For this small town it's like high school never ends. Gossip and bullying online is a problem that is getting bigger and bigger with every advancement we make to connect with one another online. It makes it much easier for people to
harass others and get away with it.
This article focuses on the issues of small towns and
their gossiping ways. These are the neighbors against neighbors
anonymously posting stuff about each other. Studies have shown that this is a bigger problem in rural areas than large cities because everyone knows each other. The local gossip groups, who back in the old days would sit around a
restaurant table to share all the
juicy details have now gone to the
Internet to let their opinions be known. They are now logging on the the Mountain Grove Forum, a forum on the website
topix.com and letting out the dirty laundry. Topics like, "13 year old
preggos by
momma's man" or "
methed out, doped out whore with AIDS" , this is not friendly talk about what is going on in the small town, this has turned into neighbors hiding behind their secret online personas to spread gossip about others. This site has been the cause for provoking fights, divorces, and in a more serious case suicide.
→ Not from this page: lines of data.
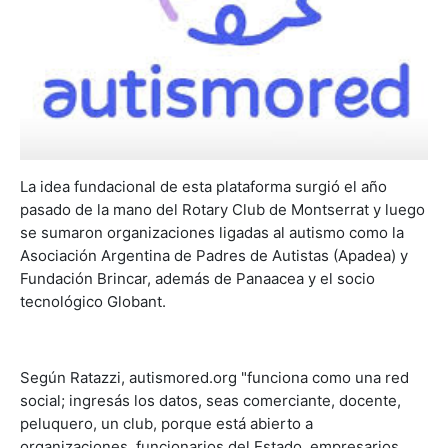
La idea fundacional de esta plataforma surgió el año
pasado de la mano del Rotary Club de Montserrat y luego
se sumaron organizaciones ligadas al autismo como la
Asociación Argentina de Padres de Autistas (Apadea) y
Fundación Brincar, además de Panaacea y el socio
tecnológico Globant.
Según Ratazzi, autismored.org "funciona como una red
social; ingresás los datos, seas comerciante, docente,
peluquero, un club, porque está abierto a
organizaciones, funcionarios del Estado, empresarios,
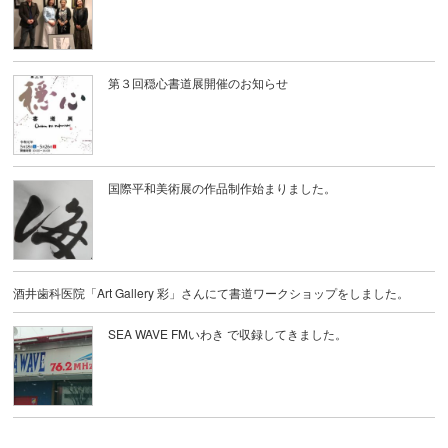
第３回穏心書道展開催のお知らせ
国際平和美術展の作品制作始まりました。
酒井歯科医院「Art Gallery 彩」さんにて書道ワークショップをしました。
SEA WAVE FMいわき で収録してきました。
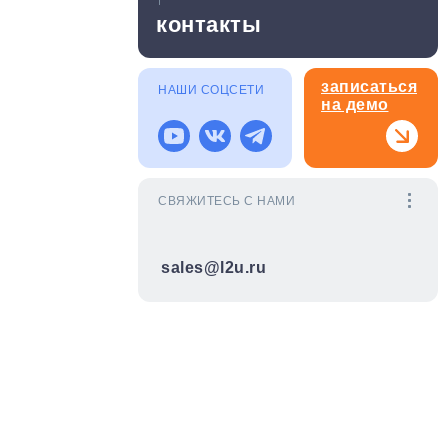
контакты
записаться
НАШИ СОЦСЕТИ
на демо
СВЯЖИТЕСЬ С НАМИ
sales@l2u.ru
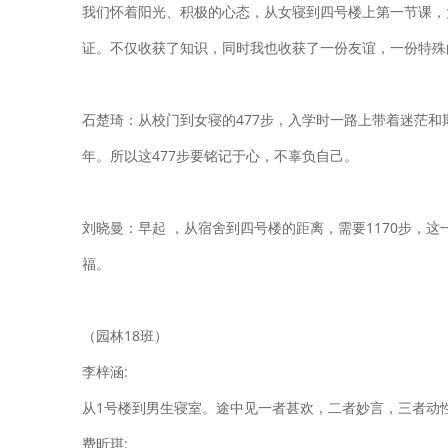
我们怀着阳光、积极的心态，从女寝到四号楼上第一节课，
证。不仅收获了知识，同时我也收获了一份友谊，一份特殊
石楚琦：从校门到女寝的477步，入学时一路上带着迷茫
年。所以这477步要铭记于心，不辜负自己。
刘晓曼：早起 ，从宿舍到四号楼的距离，需要1170步
福。
（园林18班）
李梓涵:
从1号楼到男生寝室。途中见一者甚欢，二者妙言，三者动
费昕琪:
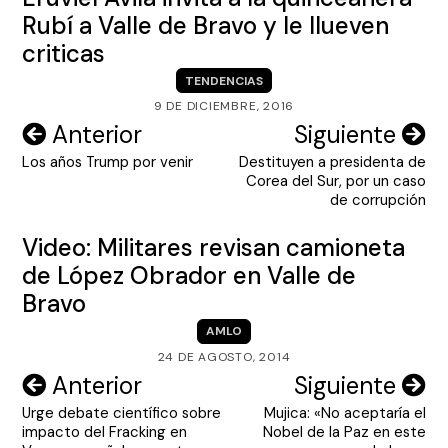
Rubí a Valle de Bravo y le llueven
criticas
TENDENCIAS
9 DE DICIEMBRE, 2016
Navegación
Anterior
Siguiente
Los años Trump por venir
Destituyen a presidenta de
de
Corea del Sur, por un caso
entradas
de corrupción
Video: Militares revisan camioneta
de López Obrador en Valle de
Bravo
AMLO
24 DE AGOSTO, 2014
Navegación
Anterior
Siguiente
Urge debate científico sobre
Mujica: «No aceptaría el
de
impacto del Fracking en
Nobel de la Paz en este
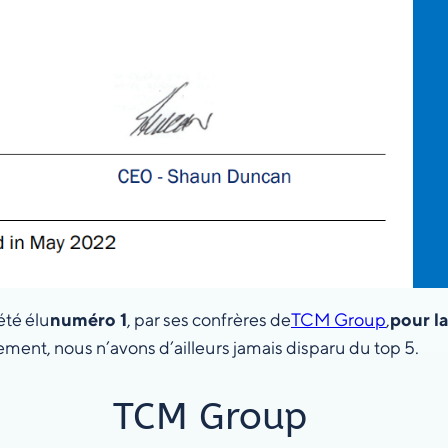
été élu
numéro 1
, par ses confrères de
TCM Group
,
pour l
sement, nous n’avons d’ailleurs jamais disparu du top 5.
TCM Group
A woman being tormented by the website with gossip about her divorce led her to kill herself and her children, but not before she went online to post "Now it's time to take the pain away".
Lawsuits have been filed but the company is not responsible for what is posted and can not be held for libel, but whoever posted the comment can be found guilty. The only thing
filtered out is racial slurs and threats made on the site but that is only about 9 percent.
Check out the forum for yourself:
http://http://www.topix.com/forum/city/mountain-grove-moTechnology advances much slower in these rural areas, so these people are just embracing the power of the
Internet and obviously abusing it. Christian
Sandvig, who studies social media and how it affects people in these areas, says "There is something about rural culture that makes people want to have conversations in public."
This is a trend the needs to be stopped before more people get hurt. But as one of the local victim said in the interview, "It's a small town, rumors stay forever." Sadly for this woman that means
every time she goes to the
grocery store she knows people are
labling her with the false
accusations made against Mrs. James. Of course this is not just a problem in small towns, Nationwide we are seeing problems with online gossip, but the affect is so much larger in a place where everyone knows your name.